Business & Economics

BoE Freezes Bank Rate at 3.75 % and Re-opens Hike Option After Iran War Oil Shock

19 Mar 2026: expecting to cut weeks ago, the Bank of England instead held rates at 3.75 % in a 9-0 vote and warned it may raise them if the Iran-driven energy spike pushes UK inflation beyond 3–3.5 %.

By Tomás Rydell

Focusing Facts

  1. Two-year gilt yields jumped 34 bps to 4.49 % as traders priced in two quarter-point BoE hikes before December.
  2. The MPC lifted its Q2 2026 CPI forecast from 2.1 % to roughly 3.0 %, citing Brent crude above $110/bbl and wholesale gas at 150 p/th.
  3. This was the first unanimous MPC decision since September 2021.

Perspectives in this article

  • Global financial wire services
  • UK consumer-focused broadcasters and regional papers
  • Right-leaning UK tabloids

Energy wars have hijacked monetary policy before: the 1973 Arab oil embargo forced the BoE to lift Bank Rate from 9 % to 13 % within five months, and the 1990 Gulf War added a full percentage point to UK CPI by mid-1991 despite a recession.
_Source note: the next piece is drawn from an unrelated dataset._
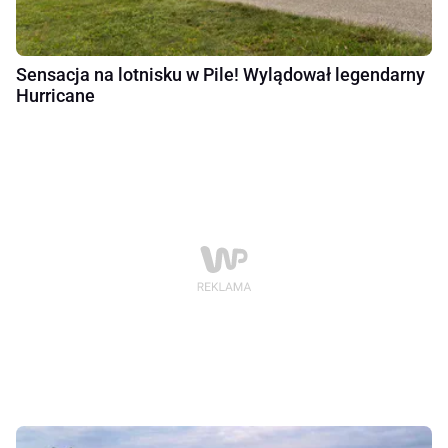
Sensacja na lotnisku w Pile! Wylądował legendarny
Hurricane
Today’s Iran conflict reprises that supply-shock pattern, underlining a long-running system dynamic: central banks designed to manage demand are repeatedly whiplashed by geopolitically-driven commodity squeezes. Since 2022 (Russia-Ukraine) inflation targeting regimes have oscillated between easing on weak growth and tightening on energy shocks—pointing to a structural clash between globalised fossil-fuel supply chains and national price-stability mandates. Over a 100-year horizon this moment may be a marker in the gradual transition away from hydrocarbons and toward policy frameworks that explicitly separate imported-energy inflation from domestic overheating. If the BoE ultimately hikes into a stagnating economy, it risks echoing the 1976 sterling crisis—another reminder that credibility concerns can trump cyclical weakness. Whether markets are over-pricing future hikes or not, the episode highlights how monetary sovereignty remains vulnerable to a single strategic chokepoint like the Strait of Hormuz—an enduring lesson for the century ahead.